Karris had worn her whites. She thought that the odds of an assassination attempt were about one in two—yes, Commander Ironfist would have been furious they’d come. With those odds, there was no need to make herself clumsy with frocks and petticoats. She had a brace of Ilytian wheel-lock pistols tucked in her belt. They were all ivory and scrimshaw—a bit fussy for Karris’s tastes—but they were also the finest pistols in the Chromeria’s armory.

Truth was, the whole Iron White thing had taken on a life of its own. Every diplomat and noble who appeared before Karris brought a gift that somehow incorporated white. White leather, white silk, white cotton, white flowers—flowers! White with actual iron, white with platinum because it was more expensive, and every once in a while, some daring soul would do white with gold—for the sun, you see? Because you are so close to Orholam, you see?

Oh, I see.

Did no one—no one?—remember her love for color?
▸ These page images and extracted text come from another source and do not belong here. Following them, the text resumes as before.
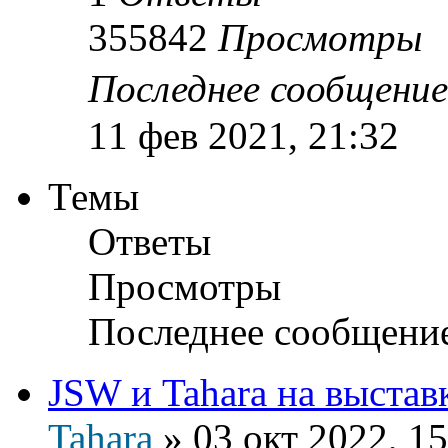
355842
Просмотры
Последнее сообщени
11 фев 2021, 21:32
Темы
Ответы
Просмотры
Последнее сообщени
JSW и Tahara на выста
Tahara
»
03 окт 2022, 15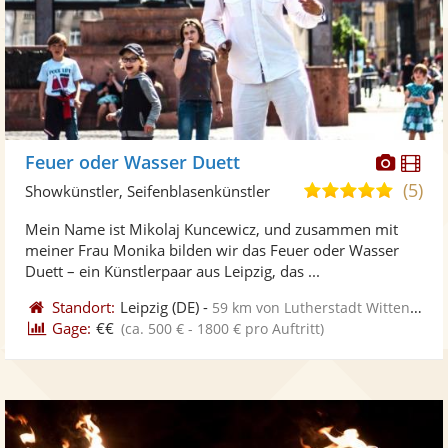
Diese
Di
Feuer oder Wasser Duett
Künst
Kü
(5)
5,0
Showkünstler, Seifenblasenkünstler
stellt
ste
von
Mein Name ist Mikolaj Kuncewicz, und zusammen mit
Fotos
Vi
5
meiner Frau Monika bilden wir das Feuer oder Wasser
bereit
ber
Sternen
Duett – ein Künstlerpaar aus Leipzig, das ...
Standort:
Leipzig
(DE)
-
59 km von Lutherstadt Wittenberg
Gage:
€€
(ca. 500 € - 1800 € pro Auftritt)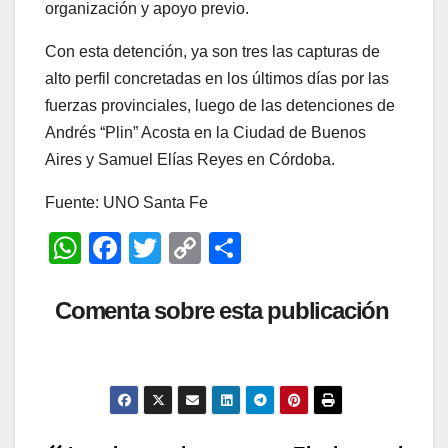
organización y apoyo previo.
Con esta detención, ya son tres las capturas de
alto perfil concretadas en los últimos días por las
fuerzas provinciales, luego de las detenciones de
Andrés “Plin” Acosta en la Ciudad de Buenos
Aires y Samuel Elías Reyes en Córdoba.
Fuente: UNO Santa Fe
W
F
T
C
C
h
a
wi
o
o
at
c
tt
p
m
Comenta sobre esta publicación
s
e
er
y
p
A
b
Li
ar
p
o
n
tir
p
o
k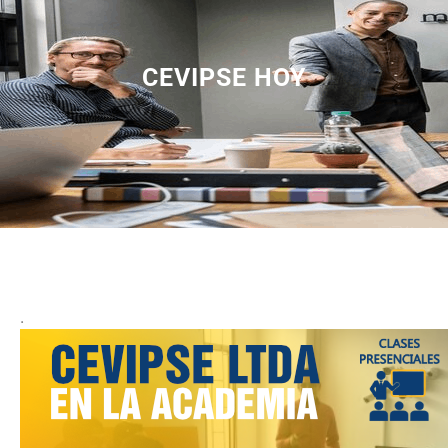
CEVIPSE HOY
.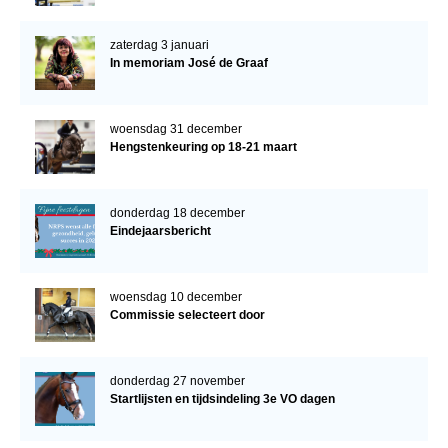
zaterdag 3 januari
In memoriam José de Graaf
woensdag 31 december
Hengstenkeuring op 18-21 maart
donderdag 18 december
Eindejaarsbericht
woensdag 10 december
Commissie selecteert door
donderdag 27 november
Startlijsten en tijdsindeling 3e VO dagen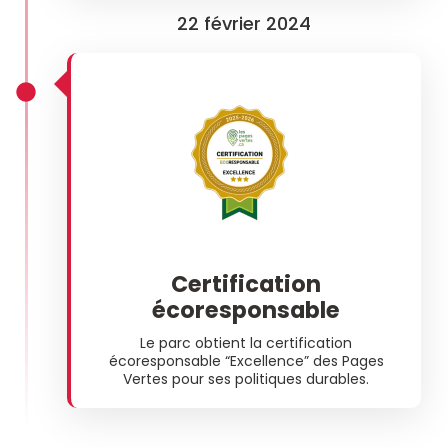
22 février 2024
Certification
écoresponsable
Le parc obtient la certification
écoresponsable “Excellence” des Pages
Vertes pour ses politiques durables.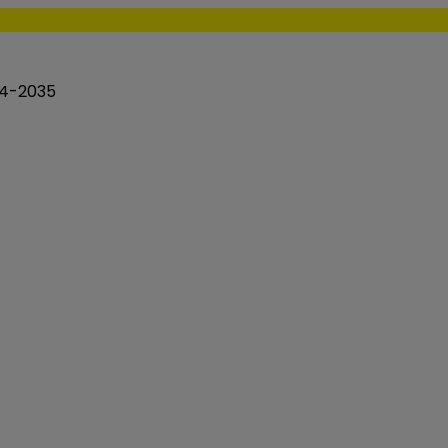
4-2035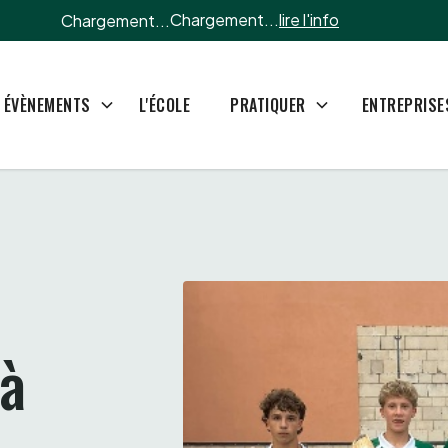
Chargement...
lire l'info
Chargement...
L'ÉCOLE
ÉVÈNEMENTS
PRATIQUER
ENTREPRISE
à 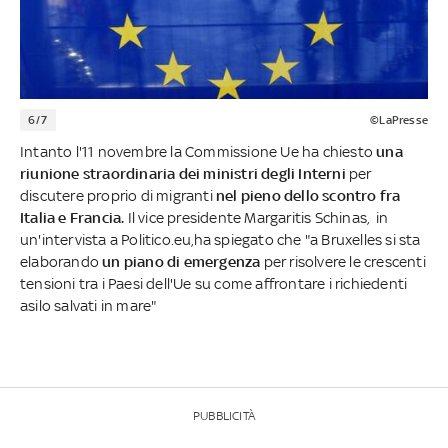
6/7
©LaPresse
Intanto l'11 novembre la Commissione Ue ha chiesto
una
riunione straordinaria dei ministri degli Interni
per
discutere proprio di migranti
nel pieno dello scontro fra
Italia e Francia.
Il vice presidente Margaritis Schinas, in
un'intervista a Politico.eu,ha spiegato che "a Bruxelles si sta
elaborando
un piano di emergenza
per risolvere le crescenti
tensioni tra i Paesi dell'Ue su come affrontare i richiedenti
asilo salvati in mare"
PUBBLICITÀ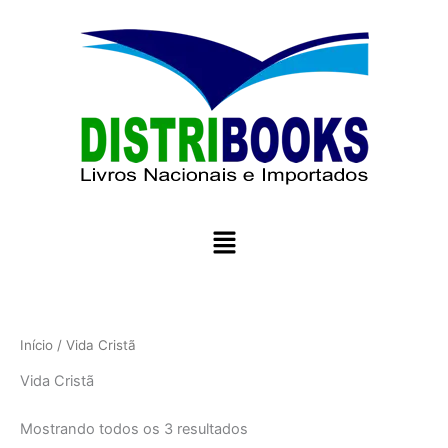
Ir
para
o
conteúdo
Menu
Início
/ Vida Cristã
Vida Cristã
Mostrando todos os 3 resultados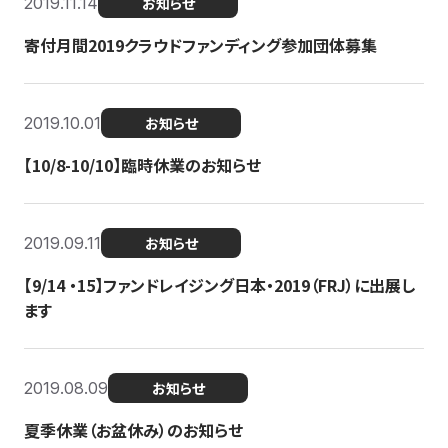
2019.11.14
お知らせ
寄付月間2019クラウドファンディング参加団体募集
2019.10.01
お知らせ
【10/8-10/10】臨時休業のお知らせ
2019.09.11
お知らせ
【9/14 ・15】ファンドレイジング日本・2019（FRJ）に出展し
ます
2019.08.09
お知らせ
夏季休業（お盆休み）のお知らせ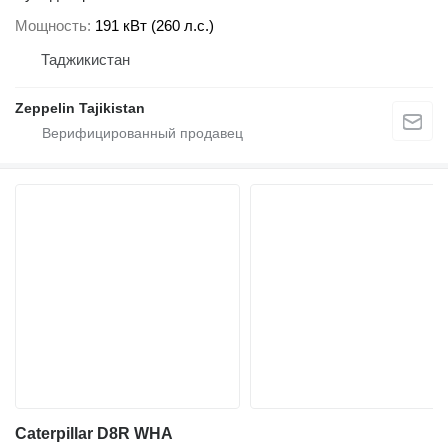
Мощность
191 кВт (260 л.с.)
Таджикистан
Zeppelin Tajikistan
Caterpillar D8R WHA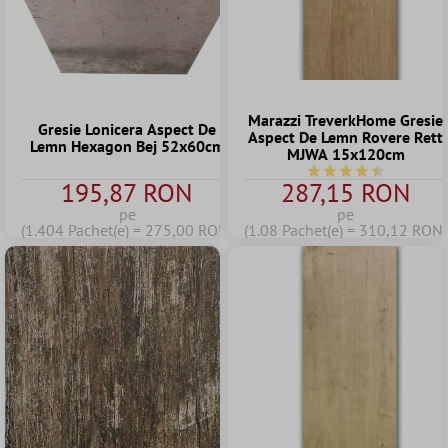
Marazzi TreverkHome Gresie
Gresie Lonicera Aspect De
Aspect De Lemn Rovere Rett
Lemn Hexagon Bej 52x60cm
MJWA 15x120cm
Durchschnittliche B
195,87 RON
287,15 RON
pe
pe
(1.404 Pachet(e) = 275,00 RON)
(1.08 Pachet(e) = 310,12 RON)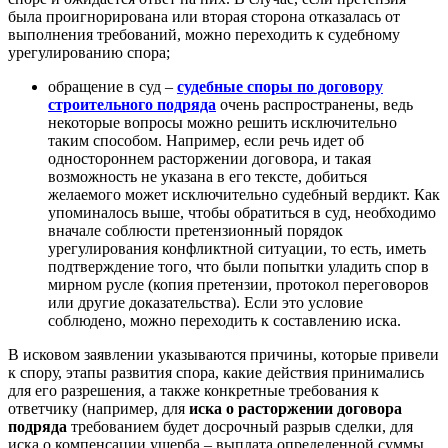
была проигнорирована или вторая сторона отказалась от
выполнения требований, можно переходить к судебному
урегулированию спора;
обращение в суд –
судебные споры по договору
строительного подряда
очень распространены, ведь
некоторые вопросы можно решить исключительно
таким способом. Например, если речь идет об
одностороннем расторжении договора, и такая
возможность не указана в его тексте, добиться
желаемого может исключительно судебный вердикт. Как
упоминалось выше, чтобы обратиться в суд, необходимо
вначале соблюсти претензионный порядок
урегулирования конфликтной ситуации, то есть, иметь
подтверждение того, что были попытки уладить спор в
мирном русле (копия претензии, протокол переговоров
или другие доказательства). Если это условие
соблюдено, можно переходить к составлению иска.
В исковом заявлении указываются причины, которые привели
к спору, этапы развития спора, какие действия принимались
для его разрешения, а также конкретные требования к
ответчику (например, для
иска о расторжении договора
подряда
требованием будет досрочный разрыв сделки, для
иска о компенсации ущерба – выплата определенной суммы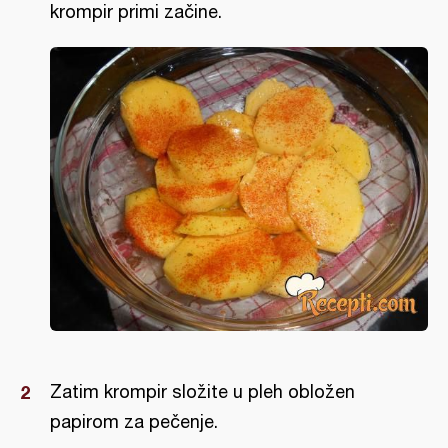
krompir primi začine.
Zatim krompir složite u pleh obložen
papirom za pečenje.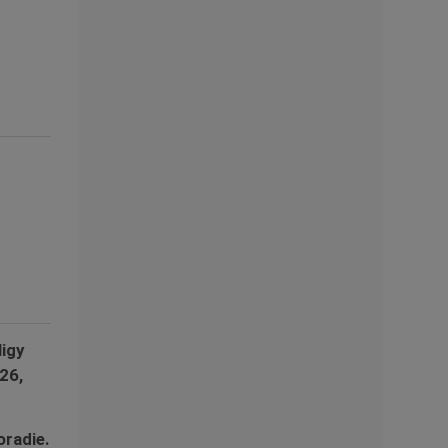
ligy
26,
oradie.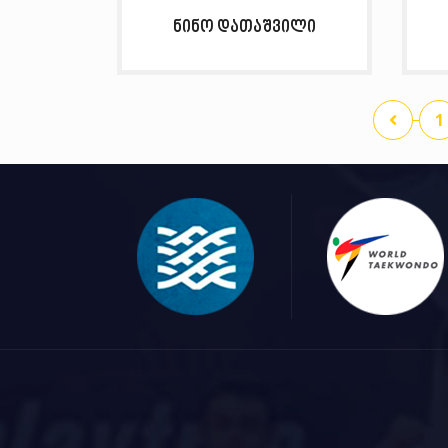
ნინო დათაშვილი
1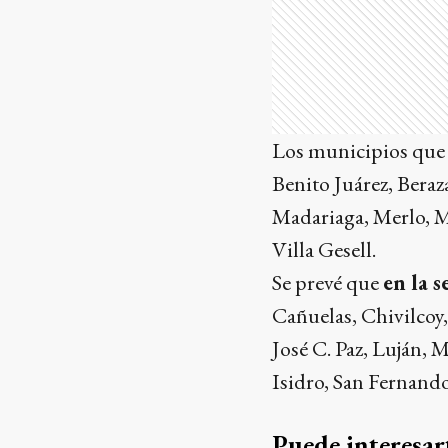
Los municipios que 
Benito Juárez, Beraz
Madariaga, Merlo, Mo
Villa Gesell.
Se prevé que
en la 
Cañuelas, Chivilcoy
José C. Paz, Luján, 
Isidro, San Fernand
Puede interesar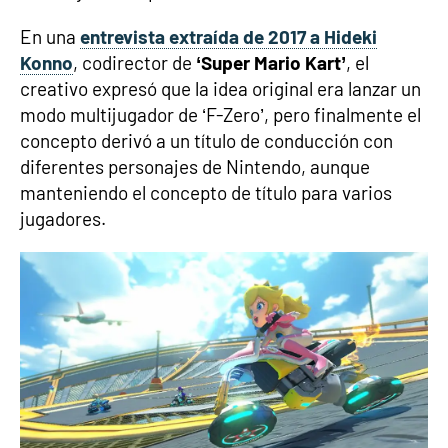
En una
entrevista extraída de 2017 a Hideki
Konno
, codirector de
‘Super Mario Kart’
, el
creativo expresó que la idea original era lanzar un
modo multijugador de ‘F-Zero’, pero finalmente el
concepto derivó a un título de conducción con
diferentes personajes de Nintendo, aunque
manteniendo el concepto de título para varios
jugadores.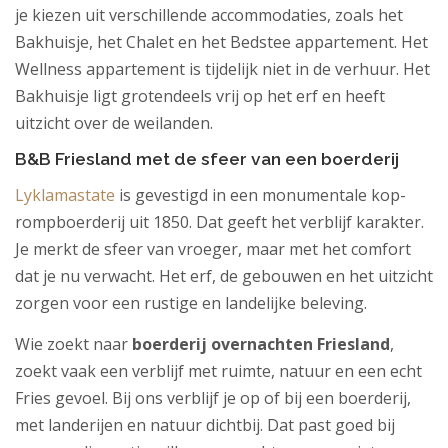
je kiezen uit verschillende accommodaties, zoals het
Bakhuisje, het Chalet en het Bedstee appartement. Het
Wellness appartement is tijdelijk niet in de verhuur. Het
Bakhuisje ligt grotendeels vrij op het erf en heeft
uitzicht over de weilanden.
B&B Friesland met de sfeer van een boerderij
Lyklamastate
is gevestigd in een monumentale kop-
rompboerderij uit 1850. Dat geeft het verblijf karakter.
Je merkt de sfeer van vroeger, maar met het comfort
dat je nu verwacht. Het erf, de gebouwen en het uitzicht
zorgen voor een rustige en landelijke beleving.
Wie zoekt naar
boerderij overnachten Friesland
,
zoekt vaak een verblijf met ruimte, natuur en een echt
Fries gevoel. Bij ons verblijf je op of bij een boerderij,
met landerijen en natuur dichtbij. Dat past goed bij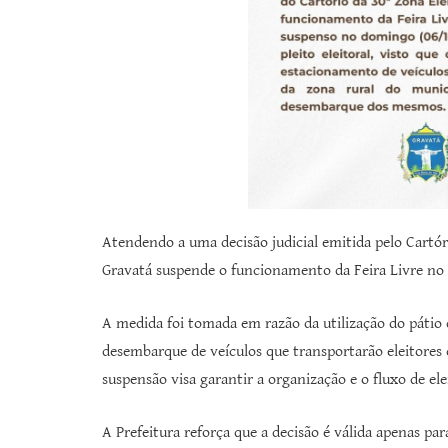
Atendendo a uma decisão judicial emitida pelo Cartór
Gravatá suspende o funcionamento da Feira Livre no
A medida foi tomada em razão da utilização do pátio
desembarque de veículos que transportarão eleitores d
suspensão visa garantir a organização e o fluxo de el
A Prefeitura reforça que a decisão é válida apenas par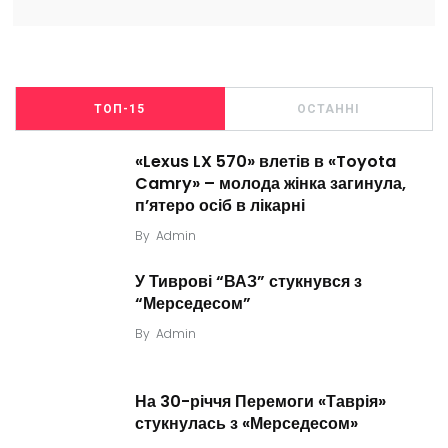
ТОП-15
ОСТАННІ
«Lexus LX 570» влетів в «Toyota
Camry» – молода жінка загинула,
п’ятеро осіб в лікарні
By
Admin
У Тиврові “ВАЗ” стукнувся з
“Мерседесом”
By
Admin
На 30-річчя Перемоги «Таврія»
стукнулась з «Мерседесом»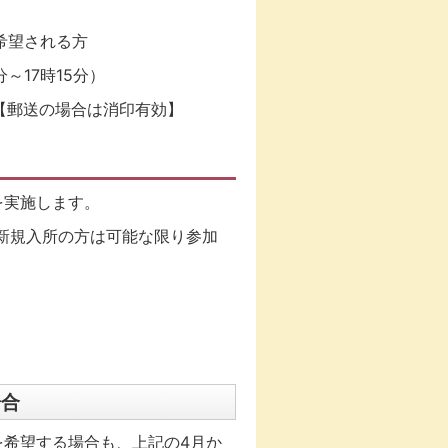
希望される方
～17時15分）
【郵送の場合は消印有効】
を実施します。
新規入所の方は可能な限り参加
場合
を希望する場合も、上記の4月か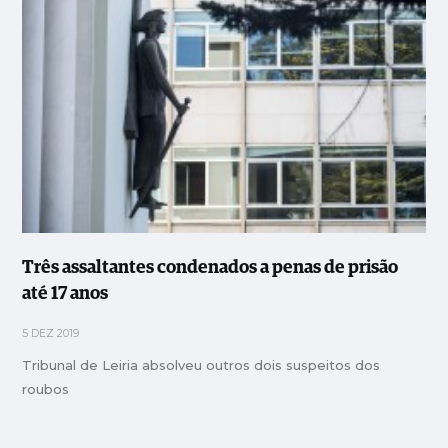
Três assaltantes condenados a penas de prisão
até 17 anos
5 DEZ 2019
Tribunal de Leiria absolveu outros dois suspeitos dos
roubos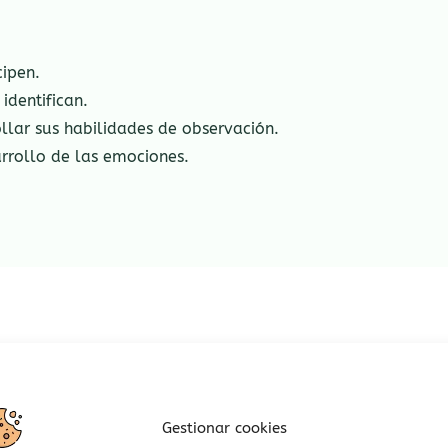
cipen.
identifican.
llar sus habilidades de observación.
rrollo de las emociones.
Gestionar cookies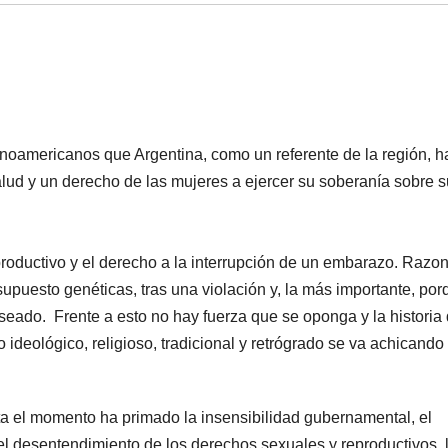
inoamericanos que Argentina, como un referente de la región, 
lud y un derecho de las mujeres a ejercer su soberanía sobre s
oductivo y el derecho a la interrupción de un embarazo. Razo
upuesto genéticas, tras una violación y, la más importante, por
eado. Frente a esto no hay fuerza que se oponga y la historia
ideológico, religioso, tradicional y retrógrado se va achicando 
ta el momento ha primado la insensibilidad gubernamental, el
l desentendimiento de los derechos sexuales y reproductivos, 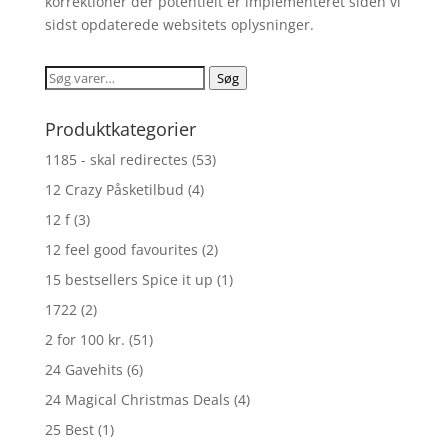
korrektioner der potentielt er implementeret siden vi
sidst opdaterede websitets oplysninger.
Søg
Søg
efter:
Produktkategorier
1185 - skal redirectes
(53)
12 Crazy Påsketilbud
(4)
12 f
(3)
12 feel good favourites
(2)
15 bestsellers Spice it up
(1)
1722
(2)
2 for 100 kr.
(51)
24 Gavehits
(6)
24 Magical Christmas Deals
(4)
25 Best
(1)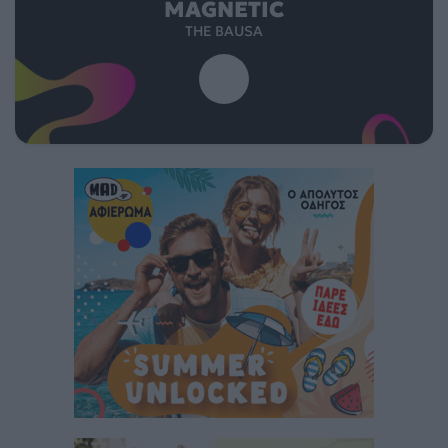
MAGNETIC
THE BAUSA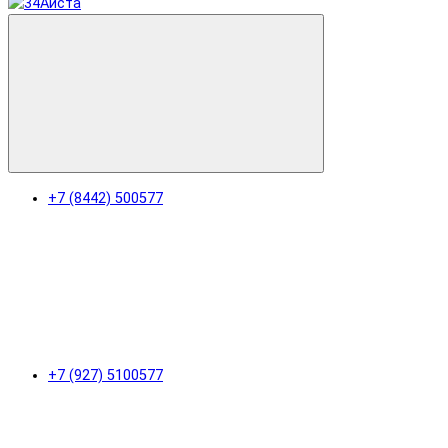
+7 (8442) 500577
+7 (927) 5100577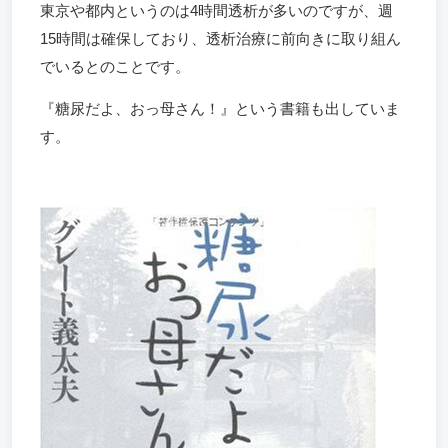
東京や都内というのは4時間透析が多いのですが、週
15時間は確保しており、透析治療に前向きに取り組ん
でいるとのことです。
『糖尿だよ、おっ母さん！』という書籍も出していま
す。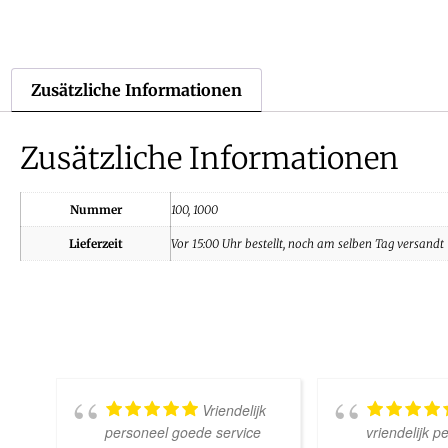
Zusätzliche Informationen
Zusätzliche Informationen
Nummer
100, 1000
Lieferzeit
Vor 15:00 Uhr bestellt, noch am selben Tag versandt
Vriendelijk
personeel goede service
vriendelijk p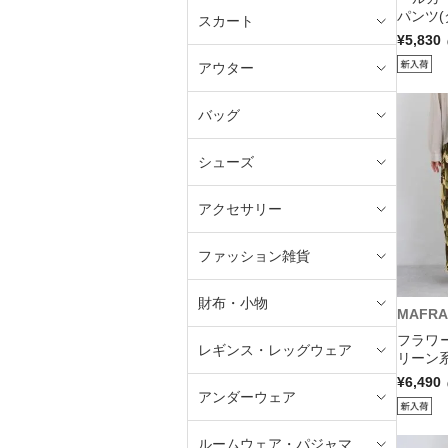
パンツ(
スカート
¥5,830
アウター
バッグ
シューズ
アクセサリー
ファッション雑貨
財布・小物
MAFRA
フラワ
レギンス・レッグウェア
リーン系
¥6,490
アンダーウェア
ルームウェア・パジャマ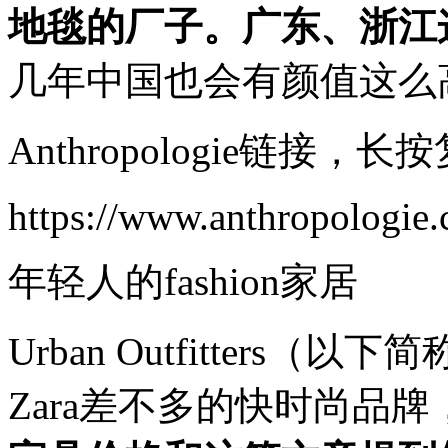
地毯的厂子。广东、浙江
几年中国也会有颜值这么
Anthropologie链接
https://www.anthropologi
年轻人的fashion家居
Urban Outfitter
Zara差不多的快时尚品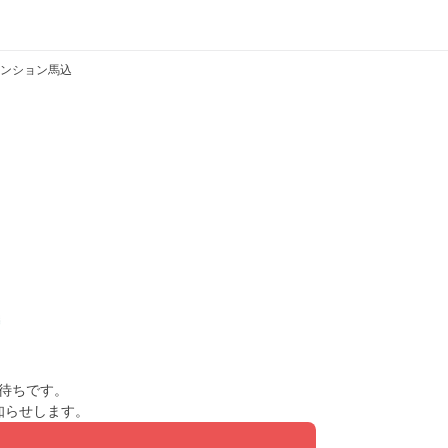
ンション馬込
待ちです。
知らせします。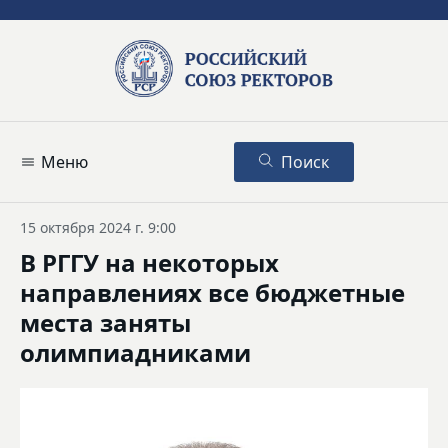
Меню
Поиск
15 октября 2024 г. 9:00
В РГГУ на некоторых
направлениях все бюджетные
места заняты
олимпиадниками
If only someone would bring her something red, or green, or black, she would grant their petition immediately, regardless.

But Karris wasn’t a woman anymore. To become the Iron White was to become a symbol. If her greatest sacrifice in this war was giving up her preferred fashions, she should really wake each day with a heart full of gratitude. She could only hope that someday the inner woman resembled these trappings.

“There he is,” Gill Greyling said, lens up to his eye. “But what the hell is that?”

He handed the monocular off to his brother.

“Don’t know. But it’s moving fast,” Gav said.

“He wouldn’t reveal that they have skimmers like this,” Karris said. I don’t think. “Not for free.”

When the ship got close, she saw that it was shaped like a chariot, and that thick lines disappeared into the waves before it. Six dorsal fins like jagged teeth bit the waves.

As they entered the shallows, Karris caught sight of a hammer-shaped head and an eye streaming blood or glowing from within with some demonic light.

It took everything she had not to step farther away from the waves. A rational part of her whispered, ‘They’re simply will-cast sharks,’ probably with red luxin. But her stomach didn’t hear that, her weak knees couldn’t hear it, her tight throat wouldn’t.

Iron White, Karris. Iron White. She painted on ambivalence and hoped it could fool the brother who’d known her so well.

Heedless of the sharks, six bodyguards clad all in white hopped from the chariot and waded ashore. They even wore white veils of precious silk, and bore ataghans and punch daggers and krises. There were no muskets that she could see.